Saved data entries:

★ ★ ★ ★ ★ ★ ★

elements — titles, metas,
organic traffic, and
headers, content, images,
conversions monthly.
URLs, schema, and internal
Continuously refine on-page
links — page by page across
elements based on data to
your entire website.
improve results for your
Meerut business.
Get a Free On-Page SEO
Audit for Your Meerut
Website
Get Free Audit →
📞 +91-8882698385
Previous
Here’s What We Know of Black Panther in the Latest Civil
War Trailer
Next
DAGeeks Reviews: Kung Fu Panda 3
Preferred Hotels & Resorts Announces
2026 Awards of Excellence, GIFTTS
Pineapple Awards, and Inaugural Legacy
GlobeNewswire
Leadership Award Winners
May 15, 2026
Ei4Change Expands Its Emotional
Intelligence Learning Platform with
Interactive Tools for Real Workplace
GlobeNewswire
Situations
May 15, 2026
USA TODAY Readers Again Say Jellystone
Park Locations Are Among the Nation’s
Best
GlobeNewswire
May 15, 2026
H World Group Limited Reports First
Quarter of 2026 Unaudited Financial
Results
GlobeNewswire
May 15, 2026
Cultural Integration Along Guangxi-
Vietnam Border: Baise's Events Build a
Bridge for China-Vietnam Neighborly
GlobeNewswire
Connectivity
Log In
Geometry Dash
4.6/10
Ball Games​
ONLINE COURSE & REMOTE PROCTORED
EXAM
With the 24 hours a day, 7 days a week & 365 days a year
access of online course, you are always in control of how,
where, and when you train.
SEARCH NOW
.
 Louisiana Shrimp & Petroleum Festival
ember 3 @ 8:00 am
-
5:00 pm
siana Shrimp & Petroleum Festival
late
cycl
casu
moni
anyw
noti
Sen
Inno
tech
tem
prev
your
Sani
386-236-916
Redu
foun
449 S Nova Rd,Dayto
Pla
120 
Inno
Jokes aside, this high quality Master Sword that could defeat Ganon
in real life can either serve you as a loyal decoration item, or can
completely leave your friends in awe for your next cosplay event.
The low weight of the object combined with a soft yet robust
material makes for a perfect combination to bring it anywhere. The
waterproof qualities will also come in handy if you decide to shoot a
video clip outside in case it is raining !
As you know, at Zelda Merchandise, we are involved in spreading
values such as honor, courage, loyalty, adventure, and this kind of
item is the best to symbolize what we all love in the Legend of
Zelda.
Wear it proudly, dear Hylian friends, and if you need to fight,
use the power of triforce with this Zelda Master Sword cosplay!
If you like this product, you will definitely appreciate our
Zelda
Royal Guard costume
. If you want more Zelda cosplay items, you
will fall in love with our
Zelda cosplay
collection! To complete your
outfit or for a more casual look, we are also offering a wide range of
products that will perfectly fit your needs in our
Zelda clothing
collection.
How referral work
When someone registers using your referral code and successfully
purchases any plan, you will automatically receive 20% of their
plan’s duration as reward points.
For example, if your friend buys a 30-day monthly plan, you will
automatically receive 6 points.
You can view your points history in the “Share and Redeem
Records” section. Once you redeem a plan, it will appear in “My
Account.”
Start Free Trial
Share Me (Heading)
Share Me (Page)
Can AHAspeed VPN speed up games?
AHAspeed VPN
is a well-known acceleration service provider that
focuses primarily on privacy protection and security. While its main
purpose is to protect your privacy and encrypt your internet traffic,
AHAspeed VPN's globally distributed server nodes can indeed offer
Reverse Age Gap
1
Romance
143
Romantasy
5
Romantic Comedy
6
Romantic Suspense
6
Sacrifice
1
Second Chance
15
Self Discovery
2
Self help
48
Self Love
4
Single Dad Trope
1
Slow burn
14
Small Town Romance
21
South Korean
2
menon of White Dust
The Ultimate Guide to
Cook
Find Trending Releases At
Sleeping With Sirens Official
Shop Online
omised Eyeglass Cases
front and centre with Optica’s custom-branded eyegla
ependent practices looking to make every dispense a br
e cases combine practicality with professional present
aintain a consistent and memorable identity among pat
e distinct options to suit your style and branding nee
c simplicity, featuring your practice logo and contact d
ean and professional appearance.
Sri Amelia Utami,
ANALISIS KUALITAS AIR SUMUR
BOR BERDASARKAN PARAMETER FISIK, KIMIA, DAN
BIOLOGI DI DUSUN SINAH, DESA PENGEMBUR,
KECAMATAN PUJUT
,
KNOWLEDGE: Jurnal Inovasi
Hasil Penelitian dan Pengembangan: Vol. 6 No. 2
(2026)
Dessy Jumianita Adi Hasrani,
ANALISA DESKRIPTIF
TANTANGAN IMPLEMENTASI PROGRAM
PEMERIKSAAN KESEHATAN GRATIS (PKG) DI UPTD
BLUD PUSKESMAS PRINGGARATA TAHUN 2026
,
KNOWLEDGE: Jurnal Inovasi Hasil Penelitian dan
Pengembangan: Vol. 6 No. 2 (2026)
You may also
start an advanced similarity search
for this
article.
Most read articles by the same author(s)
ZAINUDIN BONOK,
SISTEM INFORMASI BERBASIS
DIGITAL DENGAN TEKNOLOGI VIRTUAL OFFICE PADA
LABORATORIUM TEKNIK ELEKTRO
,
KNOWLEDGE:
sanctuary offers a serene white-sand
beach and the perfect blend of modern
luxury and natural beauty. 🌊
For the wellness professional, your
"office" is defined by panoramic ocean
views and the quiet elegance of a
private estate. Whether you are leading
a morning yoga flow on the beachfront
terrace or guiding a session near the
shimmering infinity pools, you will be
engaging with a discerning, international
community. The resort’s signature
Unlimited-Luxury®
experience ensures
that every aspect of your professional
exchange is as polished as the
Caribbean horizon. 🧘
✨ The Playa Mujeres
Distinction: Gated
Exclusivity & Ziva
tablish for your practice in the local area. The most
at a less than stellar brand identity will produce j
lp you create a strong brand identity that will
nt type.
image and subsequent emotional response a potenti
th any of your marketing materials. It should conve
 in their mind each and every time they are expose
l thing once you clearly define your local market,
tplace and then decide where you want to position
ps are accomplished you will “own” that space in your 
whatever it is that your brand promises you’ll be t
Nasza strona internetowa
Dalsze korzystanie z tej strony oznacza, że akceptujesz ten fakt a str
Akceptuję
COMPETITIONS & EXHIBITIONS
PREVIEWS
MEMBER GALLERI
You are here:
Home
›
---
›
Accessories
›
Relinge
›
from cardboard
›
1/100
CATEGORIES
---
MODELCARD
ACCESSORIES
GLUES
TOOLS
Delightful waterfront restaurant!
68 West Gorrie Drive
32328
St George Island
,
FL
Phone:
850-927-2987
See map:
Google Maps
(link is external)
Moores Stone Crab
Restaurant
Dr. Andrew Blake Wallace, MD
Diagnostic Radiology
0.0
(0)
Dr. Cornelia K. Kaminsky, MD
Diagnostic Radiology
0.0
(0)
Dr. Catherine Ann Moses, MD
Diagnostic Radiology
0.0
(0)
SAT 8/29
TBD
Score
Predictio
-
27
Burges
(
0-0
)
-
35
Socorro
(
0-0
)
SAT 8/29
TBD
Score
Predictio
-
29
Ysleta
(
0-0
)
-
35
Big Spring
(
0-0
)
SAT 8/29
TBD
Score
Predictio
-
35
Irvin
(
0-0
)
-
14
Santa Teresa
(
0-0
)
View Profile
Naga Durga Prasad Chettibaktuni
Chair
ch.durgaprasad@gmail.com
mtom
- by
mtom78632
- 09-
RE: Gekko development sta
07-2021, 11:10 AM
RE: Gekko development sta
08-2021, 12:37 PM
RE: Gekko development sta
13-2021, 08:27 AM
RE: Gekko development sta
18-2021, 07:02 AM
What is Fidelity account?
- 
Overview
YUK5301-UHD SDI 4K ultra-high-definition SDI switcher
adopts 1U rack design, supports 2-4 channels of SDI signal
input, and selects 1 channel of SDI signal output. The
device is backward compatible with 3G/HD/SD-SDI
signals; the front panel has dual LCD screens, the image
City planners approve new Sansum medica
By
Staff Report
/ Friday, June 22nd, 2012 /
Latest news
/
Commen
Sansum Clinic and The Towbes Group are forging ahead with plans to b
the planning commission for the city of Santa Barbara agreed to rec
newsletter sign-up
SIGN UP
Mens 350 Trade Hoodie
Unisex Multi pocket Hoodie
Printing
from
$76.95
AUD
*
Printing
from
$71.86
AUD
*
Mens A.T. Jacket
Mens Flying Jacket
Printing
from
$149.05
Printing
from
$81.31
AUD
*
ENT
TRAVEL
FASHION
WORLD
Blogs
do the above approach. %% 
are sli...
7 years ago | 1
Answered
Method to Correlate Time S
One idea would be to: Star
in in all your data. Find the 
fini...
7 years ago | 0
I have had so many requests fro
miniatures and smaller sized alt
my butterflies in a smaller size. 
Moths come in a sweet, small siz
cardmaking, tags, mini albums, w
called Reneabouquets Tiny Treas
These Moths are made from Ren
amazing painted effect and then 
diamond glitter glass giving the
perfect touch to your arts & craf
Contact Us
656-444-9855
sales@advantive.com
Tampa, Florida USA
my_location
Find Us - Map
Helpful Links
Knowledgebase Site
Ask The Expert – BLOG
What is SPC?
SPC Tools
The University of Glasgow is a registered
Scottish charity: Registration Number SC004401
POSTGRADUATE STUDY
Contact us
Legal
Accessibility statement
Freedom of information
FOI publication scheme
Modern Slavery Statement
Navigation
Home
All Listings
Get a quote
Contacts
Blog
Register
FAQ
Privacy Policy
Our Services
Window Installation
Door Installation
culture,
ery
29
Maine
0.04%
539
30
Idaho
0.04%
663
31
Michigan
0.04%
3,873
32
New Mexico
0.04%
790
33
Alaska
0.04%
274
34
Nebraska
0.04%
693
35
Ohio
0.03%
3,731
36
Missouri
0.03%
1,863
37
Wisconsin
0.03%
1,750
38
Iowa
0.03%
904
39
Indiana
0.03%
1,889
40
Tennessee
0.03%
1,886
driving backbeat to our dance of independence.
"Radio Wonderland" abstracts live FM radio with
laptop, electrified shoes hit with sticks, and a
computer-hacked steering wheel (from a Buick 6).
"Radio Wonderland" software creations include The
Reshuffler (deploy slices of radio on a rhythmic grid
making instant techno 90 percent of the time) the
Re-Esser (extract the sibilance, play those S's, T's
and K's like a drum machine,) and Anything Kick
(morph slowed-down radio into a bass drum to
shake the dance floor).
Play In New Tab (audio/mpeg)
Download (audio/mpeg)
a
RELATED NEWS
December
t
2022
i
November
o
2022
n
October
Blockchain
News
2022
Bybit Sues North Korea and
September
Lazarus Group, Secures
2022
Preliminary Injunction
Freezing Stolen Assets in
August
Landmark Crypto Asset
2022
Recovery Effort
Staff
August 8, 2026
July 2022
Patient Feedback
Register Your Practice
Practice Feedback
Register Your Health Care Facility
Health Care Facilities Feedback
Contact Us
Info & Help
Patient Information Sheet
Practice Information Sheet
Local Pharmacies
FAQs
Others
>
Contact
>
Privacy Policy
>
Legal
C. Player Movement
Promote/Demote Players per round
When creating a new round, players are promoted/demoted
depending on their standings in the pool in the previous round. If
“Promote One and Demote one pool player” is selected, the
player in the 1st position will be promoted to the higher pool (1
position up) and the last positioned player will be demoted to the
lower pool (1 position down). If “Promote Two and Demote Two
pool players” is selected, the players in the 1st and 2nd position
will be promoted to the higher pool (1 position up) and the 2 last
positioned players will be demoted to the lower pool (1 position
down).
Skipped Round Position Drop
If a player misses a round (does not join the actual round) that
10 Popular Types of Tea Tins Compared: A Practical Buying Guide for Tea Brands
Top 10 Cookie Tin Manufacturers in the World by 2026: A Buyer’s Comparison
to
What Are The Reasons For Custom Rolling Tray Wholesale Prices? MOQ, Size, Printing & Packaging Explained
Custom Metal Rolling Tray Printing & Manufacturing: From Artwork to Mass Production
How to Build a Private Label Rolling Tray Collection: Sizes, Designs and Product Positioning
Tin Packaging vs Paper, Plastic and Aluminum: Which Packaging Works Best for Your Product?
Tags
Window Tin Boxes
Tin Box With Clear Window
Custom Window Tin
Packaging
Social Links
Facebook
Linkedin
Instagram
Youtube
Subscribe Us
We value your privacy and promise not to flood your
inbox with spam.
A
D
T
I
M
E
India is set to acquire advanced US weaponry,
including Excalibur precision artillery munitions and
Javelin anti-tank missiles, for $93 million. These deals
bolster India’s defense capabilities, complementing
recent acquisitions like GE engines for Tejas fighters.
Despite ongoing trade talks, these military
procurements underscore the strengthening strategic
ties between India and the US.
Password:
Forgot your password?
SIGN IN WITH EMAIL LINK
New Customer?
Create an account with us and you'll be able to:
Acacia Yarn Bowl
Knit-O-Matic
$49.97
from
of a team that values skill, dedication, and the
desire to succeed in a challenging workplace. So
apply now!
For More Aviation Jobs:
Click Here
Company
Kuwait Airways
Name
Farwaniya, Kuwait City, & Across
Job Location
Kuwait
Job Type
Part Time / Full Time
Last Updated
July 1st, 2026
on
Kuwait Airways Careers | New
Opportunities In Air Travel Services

★ ★ ★ ★ ★ ★ ★

#### Problem to solve
Please print exactly the lines from the one containing "Despite ongoing trade talks, these military" through the last line of the records, both included, and nothing else.

#### Response to this task
Despite ongoing trade talks, these military
procurements underscore the strengthening strategic
ties between India and the US.
Password:
Forgot your password?
SIGN IN WITH EMAIL LINK
New Customer?
Create an account with us and you'll be able to:
Acacia Yarn Bowl
Knit-O-Matic
$49.97
from
of a team that values skill, dedication, and the
desire to succeed in a challenging workplace. So
apply now!
For More Aviation Jobs:
Click Here
Company
Kuwait Airways
Name
Farwaniya, Kuwait City, & Across
Job Location
Kuwait
Job Type
Part Time / Full Time
Last Updated
July 1st, 2026
on
Kuwait Airways Careers | New
Opportunities In Air Travel Services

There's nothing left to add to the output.